In short: InteractComp evaluates whether search agents can detect ambiguous user intent and ask useful clarification questions during search.

5. MindFlow: Mind Supernet Powered Thinking Flows for Research Idea Innovation
- Paper: MindFlow: Mind Supernet Powered Thinking Flows for Research Idea Innovation
- Authors: Mengdi Liu, Wenjue Chen, Wenyue Chen, Cheng Yang, Fanqi Kong, Zhangyang Gao, Xiaoxue Cheng, Yiheng Li, Yujian Yuan, Keliang Li, Hong Chang, Shiguang Shan, Chenglin Wu
- Institutions / Companies: Institute of Computing Technology, Chinese Academy of Sciences, University of Chinese Academy of Sciences, DeepWisdom, Peking University, Shanghai Artificial Intelligence Laboratory, Renmin University of China
MindFlow studies research idea generation, a task that is both open-ended and multi-objective. A good research idea must identify a meaningful problem, propose a plausible method, and balance novelty, significance, effectiveness, and feasibility.
Existing LLM-based ideation systems often rely on fixed prompting pipelines or manually designed agent workflows. These pipelines can work in narrow settings, but they are not flexible enough for different topics, domains, or evaluation objectives.
MindFlow proposes a different view: the thinking process itself should be explicit, controllable, and optimizable. It formulates research ideation as a graph-structured thinking flow composed of modular thinking operators, including divergent thinking, convergent thinking, critical thinking, analogical thinking, counterfactual thinking, and constraint-driven thinking.

These thinking flows are modeled by a probabilistic mind supernet. Given a research topic, a controller dynamically samples a topic-specific flow and executes it to generate candidate research ideas. The controller is optimized through tournament-based relative ranking, which provides comparative feedback for open-ended idea generation.
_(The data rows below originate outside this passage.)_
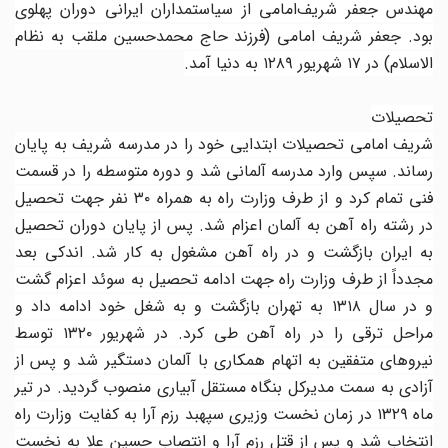
مهندس جعفر شریف‌امامی از سیاستمداران ایرانی دوران پهلوی
بود. جعفر شریف امامی (فرزند حاج محمدحسین ملقب به نظام
الاسلام) در ۱۷ شهریور ۱۲۸۹ به دنیا آمد.
تحصیلات
شریف امامی تحصیلات ابتدایی خود را در مدرسه شریف به پایان
رساند. سپس وارد مدرسه آلمانی شد و دوره متوسطه را در قسمت
فنی تمام کرد و از طرف وزارت راه به همراه ۳۰ نفر جهت تحصیل
در رشته راه آهن به آلمان اعزام شد. پس از پایان دوران تحصیل
به ایران بازگشت و در راه آهن مشغول به کار شد. اندکی بعد
مجدداً از طرف وزارت راه جهت ادامه تحصیل به سوئد اعزام گشت
و در سال ۱۳۱۸ به تهران بازگشت و به شغل خود ادامه داد و
مراحل ترقی را در راه آهن طی کرد. در شهریور ۱۳۲۰ توسط
نیروهای متفقین به اتهام همکاری با آلمان دستگیر شد و پس از
آزادی به سمت مدیرکل بنگاه مستقل آبیاری منصوب گردید. در تیر
ماه ۱۳۲۹ در زمان نخست وزیری سپهبد رزم آرا به کفایت وزارت راه
انتخاب شد و پس از قتل رزم آرا و انتصاب حسین علا به نخست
The paper also introduces an evaluation protocol that jointly assesses problem finding and problem solving. Experiments show that MindFlow improves idea quality across multiple dimensions, including novelty, diversity, effectiveness, and feasibility.
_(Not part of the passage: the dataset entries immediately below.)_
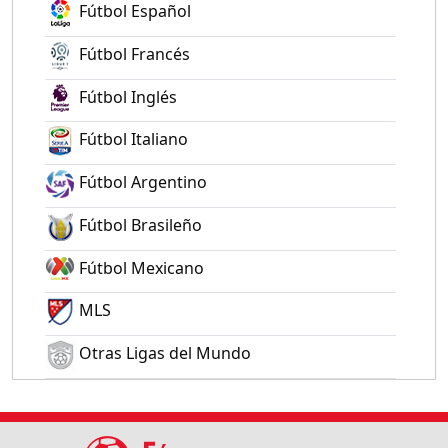
Fútbol Español
Fútbol Francés
Fútbol Inglés
Fútbol Italiano
Fútbol Argentino
Fútbol Brasileño
Fútbol Mexicano
MLS
Otras Ligas del Mundo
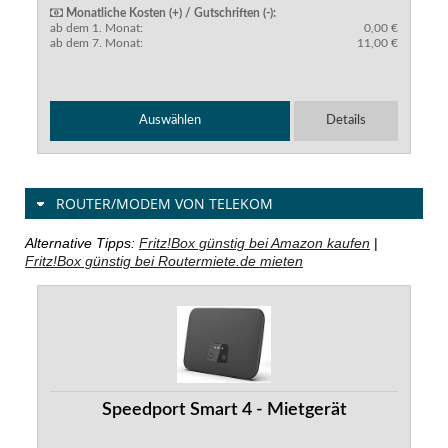
Monatliche Kosten (+) / Gutschriften (-):
ab dem 1. Monat:
0,00 €
ab dem 7. Monat:
11,00 €
Auswählen
Details
ROUTER/MODEM VON TELEKOM
Alternative Tipps:
Fritz!Box günstig bei Amazon kaufen
|
Fritz!Box günstig bei Routermiete.de mieten
Speedport Smart 4 - Mietgerät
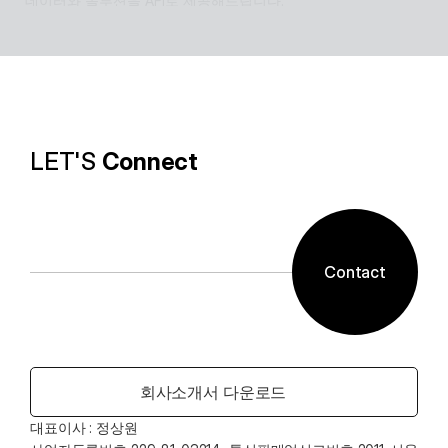
데이터와 솔루션을 API로 제공해드립니다.
Software with AI
알캡처 등에 적용된 배경제거 기술과같이 ESTsoft AI기
술과 알툴즈 제품의 원활한 설계로 사용자들이 원하는 환
경의 유틸리티를 제공합니다.
LET'S 
Connect
Contact
회사소개서 다운로드
대표이사 : 정상원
In short: MindFlow turns research ideation from a fixed prompt pipeline into an optimizable process over structured thinking flows.

A Shared Research Direction
Although these five papers study different problems, they are connected by a common goal: building better agent systems.
Each paper addresses a different layer of the agent stack:
| Paper | Main Problem | Agent Capability |
|---|---|---|
| InfoPO | How should agents learn from user interaction? | User-centric interaction |
| MindFlow | How should agents generate open-ended ideas? | Structured reasoning and ideation |
| AOrchestra | How should agents coordinate complex tasks? | Dynamic sub-agent orchestration |
| InteractComp | How should search agents handle ambiguity? | Interactive search evaluation |
| AutoWebWorld | How should web agents be trained and evaluated? | Verifiable web environments |
Together, these works suggest that future agents need more than stronger language models. They need better interaction policies, better reasoning processes, better orchestration mechanisms, better evaluation benchmarks, and better environments for training and verification.
In this view, an agent is not just a model that responds to prompts. It is a system that can manage uncertainty, gather information, decompose work, select tools, verify progress, and adapt its behavior to the task.
Looking Ahead
Having five papers accepted to ICML 2026 is an important milestone for our team.
More importantly, these papers reflect the direction we are pursuing: building agents that are adaptive, interactive, modular, and evaluatable.
We are grateful to all researchers, collaborators, institutions, universities, and industry partners involved in these works. We look forward to sharing more details at ICML 2026 in Seoul.